Taken from the always reliable (ha!) Wikipedia, 15 minutes of fame is short-lived media publicity or celebrity of an individual or phenomenon. The expression is credited to Andy Warhol, who included the words “In the future, everyone will be world-famous for 15 minutes” in the program for a 1968 exhibition of his work at the Moderna Museet in Stockholm, Sweden. I really love his quote, kind of scary but possibly true?

Reality shows like Jersey Shore and 16 & Pregnant gave new ways of becoming ‘famous’ by encouraging binge drinking and the ‘smoosh room’ as well as unwed teenagers having kids (don’t even get me started on children having children!). You could become famous through a sex tape (Kim Kardashian), being on a reality show (Toddlers & Tiara’s spinoff show ‘Honey Boo Boo’), an Instagram photo (Alex from Target) or any other social media for that matter.

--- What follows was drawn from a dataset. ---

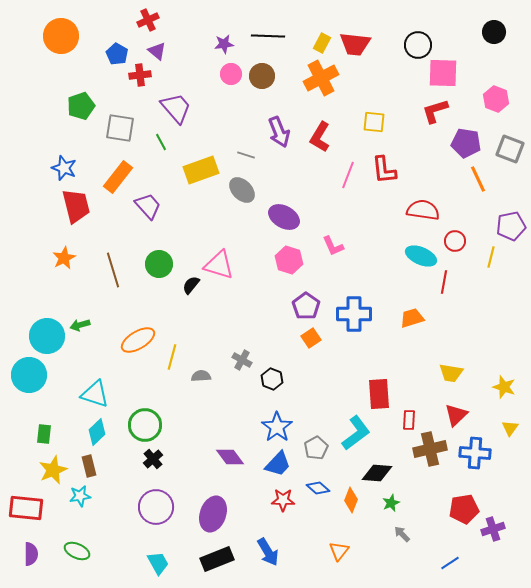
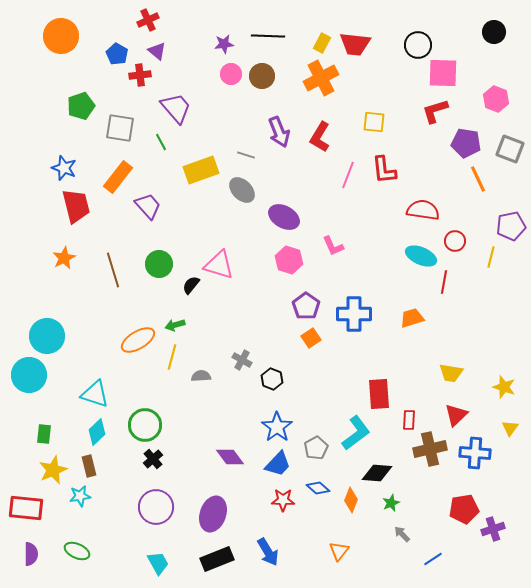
green arrow at (80, 325): moved 95 px right
blue line at (450, 563): moved 17 px left, 4 px up
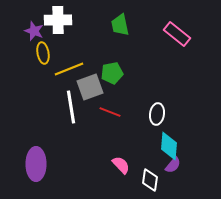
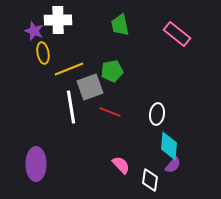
green pentagon: moved 2 px up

Towards my later 20’s, I realized I never want to be famous. I never want my life exposed and exploited the way so many celebrities’ lives are these days. Can you image going through a difficult break up or a divorce publicly? Or having paparazzi waiting outside your house to take pictures of you or your children? Or never being able to do everyday things like grocery shopping without having to be somewhat presentable or someone stopping you? No way! You couldn’t pay me to be famous (well, maybe for a day).

So as I continue my role as a new mom I have come to the realization that I never want my daughter to be famous. I never want her to think that certain types of fame are ‘okay’. Sure, if she’s blessed with a talent to act or sing, I will never hold her back, but I also will not allow for her to get sucked into the chaotic world that celebrities live in. Yes, being famous always had its bad connotations (sex, drugs and rock & roll or the use of drugs and drinking at all ages, i.e. Drew Barrymore at the age of 9), but I think the new ways of becoming famous have made way for even more meltdowns and misguided individuals.

Life is what you make of it, and for now, I’m making mine with a family that will grow up in the image and likeness of God…and that’s what I can be famous for ;). As for my daughter, she’ll always be famous in my eyes.